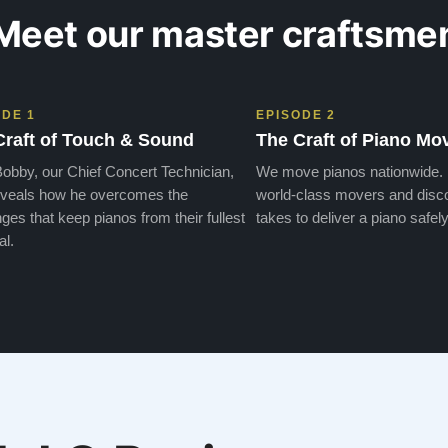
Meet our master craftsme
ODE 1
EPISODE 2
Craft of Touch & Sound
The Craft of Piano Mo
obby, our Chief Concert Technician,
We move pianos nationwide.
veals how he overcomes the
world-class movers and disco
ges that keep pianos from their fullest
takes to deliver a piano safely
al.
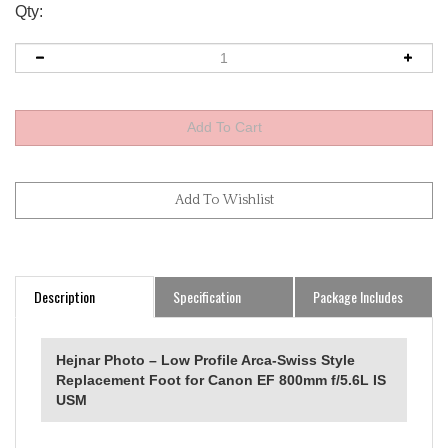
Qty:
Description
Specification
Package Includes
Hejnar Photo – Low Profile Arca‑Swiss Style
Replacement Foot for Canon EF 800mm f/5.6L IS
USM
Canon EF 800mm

──────────

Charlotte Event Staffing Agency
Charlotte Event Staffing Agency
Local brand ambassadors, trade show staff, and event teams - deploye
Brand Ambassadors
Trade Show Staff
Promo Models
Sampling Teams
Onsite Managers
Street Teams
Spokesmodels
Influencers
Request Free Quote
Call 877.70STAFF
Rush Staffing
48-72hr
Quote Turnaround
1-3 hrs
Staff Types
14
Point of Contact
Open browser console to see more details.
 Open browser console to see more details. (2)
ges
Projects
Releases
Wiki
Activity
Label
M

──────────

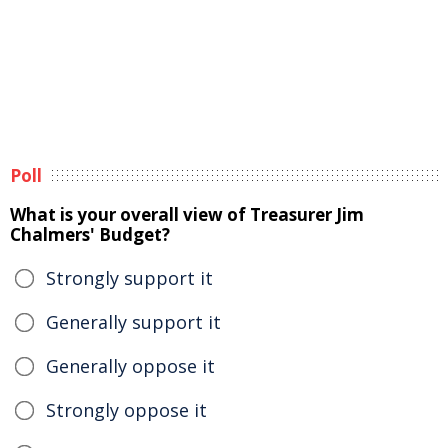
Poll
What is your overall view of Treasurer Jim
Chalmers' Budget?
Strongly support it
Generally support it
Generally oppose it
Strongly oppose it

──────────

Required work:
Take exactly the lines from the one containing "Strongly support it" through the one containing "Strongly oppose it" in the data above, and output them with nothing added.

Written solution:
Strongly support it
Generally support it
Generally oppose it
Strongly oppose it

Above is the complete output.